The Italian newspaper Domani and The Why Wait Agenda are continuing their collaboration with a series of reports on the issue of choosing to have children. This eighth article was published in Italian in Domani in October 2023.


There are currently 59 million people living in Italy. But according to Eurostat, the EU's statistical office, it might only be 50 in seventy years' time. Italy will face the most significant population decline this century among European countries.


Each country has two approaches to replenishing its population. The main one is children being born. To maintain the same population numbers over time, net of war and epidemics, a country would need a fertility rate – that is, the number of children born per woman – of 2.1 (the decimal is used to cushion the percentage, luckily now very small, of neonatal or infant mortality).
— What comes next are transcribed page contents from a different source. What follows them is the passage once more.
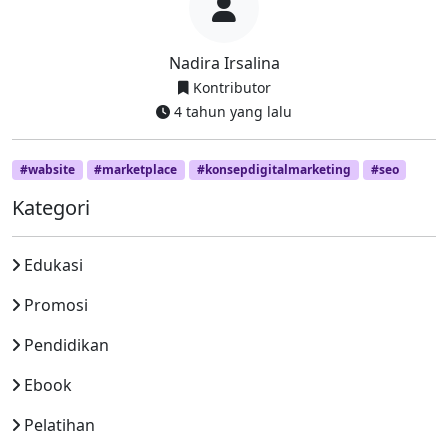
Nadira Irsalina
Kontributor
4 tahun yang lalu
#wabsite
#marketplace
#konsepdigitalmarketing
#seo
Kategori
Edukasi
Promosi
Pendidikan
Ebook
Pelatihan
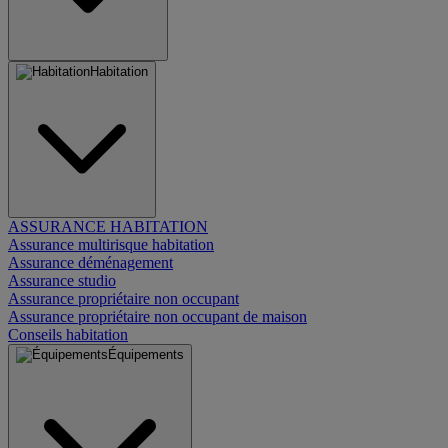
Habitation
ASSURANCE HABITATION
Assurance multirisque habitation
Assurance déménagement
Assurance studio
Assurance propriétaire non occupant
Assurance propriétaire non occupant de maison
Conseils habitation
Équipements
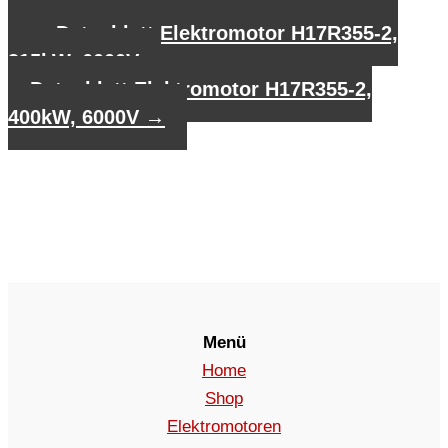
←
Datenblatt Elektromotor H17R355-2,
315kW, 6000V
Datenblatt Elektromotor H17R355-2,
400kW, 6000V
→
Menü
Home
Shop
Elektromotoren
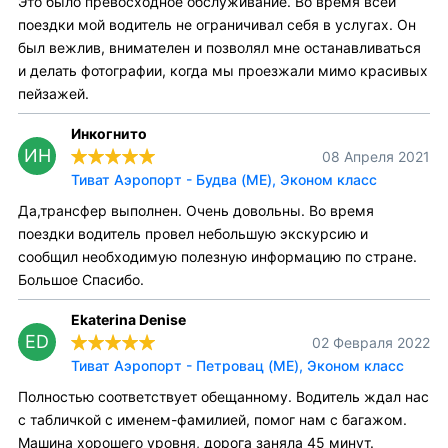
Это было превосходное обслуживание. Во время всей
поездки мой водитель не ограничивал себя в услугах. Он
был вежлив, внимателен и позволял мне останавливаться
и делать фотографии, когда мы проезжали мимо красивых
пейзажей.
Инкогнито
ИН
08 Апреля 2021
Тиват Аэропорт - Будва (ME), Эконом класс
Да,трансфер выполнен. Очень довольны. Во время
поездки водитель провел небольшую экскурсию и
сообщил необходимую полезную информацию по стране.
Большое Спасибо.
Ekaterina Denise
ED
02 Февраля 2022
Тиват Аэропорт - Петровац (ME), Эконом класс
Полностью соответствует обещанному. Водитель ждал нас
с табличкой с именем-фамилией, помог нам с багажом.
Машина хорошего уровня, дорога заняла 45 минут.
For every two parents who die eventually, there are two children to replace them: hence the term replacement rate.


Another way for the population to avoid decreasing is to welcome foreigners to replace the newborns missing in the total number of residents. This is why the debate on natality often intertwines with the debate on immigration, sometimes with populist tendencies - such as the risk of «surrendering to ethnic substitution» raised by the Italian Minister of Agriculture Francesco Lollobrigida, an exponent of the right-wing Fratelli d'Italia, the same party as the Prime Minister Giorgia Meloni.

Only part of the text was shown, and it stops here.